After 3 years of looking for a job it really is time to rethink what is going wrong. Are you living in the right part of the country, have you the right attitude, have you experience, qualifcations, are your expections realistic.

Or are you actually better off on benefits... Is work just not worthwhile due to your circumstances.

handcream · 03/10/2013 10:42

So, Offred - you claim NO benefits at all?

YouAreMyFavouriteWasteOfTime · 03/10/2013 10:42

No-one is "paying for" me to stay at home.

you have not worked for 9 years.

who is paying?

Offred · 03/10/2013 10:44

I have recently put in a claim for tax credits now I have split with my husband. I haven't received any money. Before that I was supported by my husband.

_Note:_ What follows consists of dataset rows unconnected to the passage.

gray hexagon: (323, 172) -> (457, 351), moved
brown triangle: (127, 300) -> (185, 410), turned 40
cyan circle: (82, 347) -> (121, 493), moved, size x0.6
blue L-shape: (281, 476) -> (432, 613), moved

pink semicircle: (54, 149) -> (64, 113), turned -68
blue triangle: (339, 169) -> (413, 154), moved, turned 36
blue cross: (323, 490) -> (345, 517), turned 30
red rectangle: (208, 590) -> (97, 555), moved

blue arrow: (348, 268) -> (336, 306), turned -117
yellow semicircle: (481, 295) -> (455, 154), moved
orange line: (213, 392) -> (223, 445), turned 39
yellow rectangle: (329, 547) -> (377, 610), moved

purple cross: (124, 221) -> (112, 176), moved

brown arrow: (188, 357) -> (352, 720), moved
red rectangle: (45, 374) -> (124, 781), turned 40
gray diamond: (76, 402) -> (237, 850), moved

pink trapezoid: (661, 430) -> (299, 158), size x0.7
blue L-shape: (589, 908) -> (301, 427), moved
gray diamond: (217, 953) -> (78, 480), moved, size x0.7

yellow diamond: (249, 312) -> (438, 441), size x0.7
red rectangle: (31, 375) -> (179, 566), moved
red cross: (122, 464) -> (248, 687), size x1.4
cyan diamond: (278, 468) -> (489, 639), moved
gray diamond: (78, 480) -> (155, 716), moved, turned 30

We were entitled to child benefit for some of that time but were not entitled to anything else.

Why is it your business?

Offred · 03/10/2013 10:45

And I'll still be mostly supported by my husband tbh but he now has his own household to run.

Crowler · 03/10/2013 10:47

With some of the comments I'm not sure how anyone can say I'm not being personally attacked.

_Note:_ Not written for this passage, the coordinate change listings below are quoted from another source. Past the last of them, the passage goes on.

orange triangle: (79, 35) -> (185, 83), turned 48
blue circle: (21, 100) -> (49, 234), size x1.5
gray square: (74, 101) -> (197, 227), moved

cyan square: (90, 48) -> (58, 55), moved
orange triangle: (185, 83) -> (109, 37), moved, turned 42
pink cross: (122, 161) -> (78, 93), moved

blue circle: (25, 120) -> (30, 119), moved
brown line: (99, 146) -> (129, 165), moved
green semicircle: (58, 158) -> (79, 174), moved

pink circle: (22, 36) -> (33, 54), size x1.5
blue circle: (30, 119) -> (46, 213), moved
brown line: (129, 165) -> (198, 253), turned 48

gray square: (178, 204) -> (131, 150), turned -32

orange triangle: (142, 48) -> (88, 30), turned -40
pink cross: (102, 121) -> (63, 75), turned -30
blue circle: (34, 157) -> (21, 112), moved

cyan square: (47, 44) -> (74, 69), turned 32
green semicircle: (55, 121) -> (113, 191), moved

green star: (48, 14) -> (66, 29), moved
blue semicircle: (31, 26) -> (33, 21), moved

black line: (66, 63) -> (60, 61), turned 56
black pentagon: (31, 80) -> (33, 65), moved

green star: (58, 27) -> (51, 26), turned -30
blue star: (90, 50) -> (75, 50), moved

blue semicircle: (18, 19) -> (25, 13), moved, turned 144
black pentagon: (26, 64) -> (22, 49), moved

Offred, I have said absolutely nothing about your situation other than children borne of rape are rare. You, on the other hand, have told me I should be punished (?) for my views. You are unhinged.

Offred · 03/10/2013 10:48

I've not said you should be punished for your views wtf?

Crowler · 03/10/2013 10:49

And being honest it isn't people but women who you and handcream think should be punished isn't it?

Offred · 03/10/2013 10:49

I said you and handcream think it is women rather than people who should be punished for having children...

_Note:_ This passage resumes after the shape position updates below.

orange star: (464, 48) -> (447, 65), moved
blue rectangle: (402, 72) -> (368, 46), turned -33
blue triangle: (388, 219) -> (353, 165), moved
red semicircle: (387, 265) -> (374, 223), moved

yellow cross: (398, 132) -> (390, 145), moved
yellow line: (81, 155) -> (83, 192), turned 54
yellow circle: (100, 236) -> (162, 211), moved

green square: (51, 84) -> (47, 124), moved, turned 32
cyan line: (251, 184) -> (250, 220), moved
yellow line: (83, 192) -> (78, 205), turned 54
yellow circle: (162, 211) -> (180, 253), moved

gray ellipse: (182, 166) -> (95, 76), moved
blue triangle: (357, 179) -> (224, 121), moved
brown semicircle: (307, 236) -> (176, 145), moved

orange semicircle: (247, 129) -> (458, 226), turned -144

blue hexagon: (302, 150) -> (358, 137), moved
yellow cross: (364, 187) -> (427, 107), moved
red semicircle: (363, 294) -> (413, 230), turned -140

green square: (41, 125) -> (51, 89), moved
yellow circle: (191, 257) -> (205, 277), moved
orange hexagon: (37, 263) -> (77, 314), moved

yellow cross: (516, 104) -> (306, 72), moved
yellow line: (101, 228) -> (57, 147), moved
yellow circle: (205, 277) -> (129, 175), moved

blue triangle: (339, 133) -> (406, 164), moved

handcream · 03/10/2013 10:49

Because tbh - you seem to think that you are entitled to do whatever you want. Studying for a law degree is good but with 4 children is that sensible? When you have it you will be competing with young graduates who wont have the committments you have. They will be able to work long hours, you live the in the north where according to some there are no jobs at all.

I love working with grads, would I choose a 22 year old over someone with 4 children - I think I would. Not necessarily what you want to hear I know

Offred · 03/10/2013 10:50

How can that even be read as me saying you and handcream should be punished? Wtaf?

Crowler · 03/10/2013 10:51

I'm still waiting for which of my views are offensive. And to be perfectly blunt, after nine years of being unemployed & having twins, and you and the father of said twins have now split, you may want to consider that you are in fact making some bad choices.

handcream · 03/10/2013 10:52

The fact is that women are left literally holding the baby if the man bolts or has no money. The state is then left to support them.

I didnt want to be in that situation. So, I took control of birth control. I was never pregnant without it being a choice. Am I lucky, its funny, the more you take control and practise the luckier I become.

Offred · 03/10/2013 10:52

You know nothing about me. Yes that is the jobcentre's attitude. Is that sensible? Well I can't win then can I because either I make a go of a good career and realistically need a couple of years support to actually finish that or I rely on the state for support forever and your answer is "well you shouldn't have had children" it is harsh as well as incoherent.

Yes, I think everyone is entitled to expect help to be a productive citizen of the state.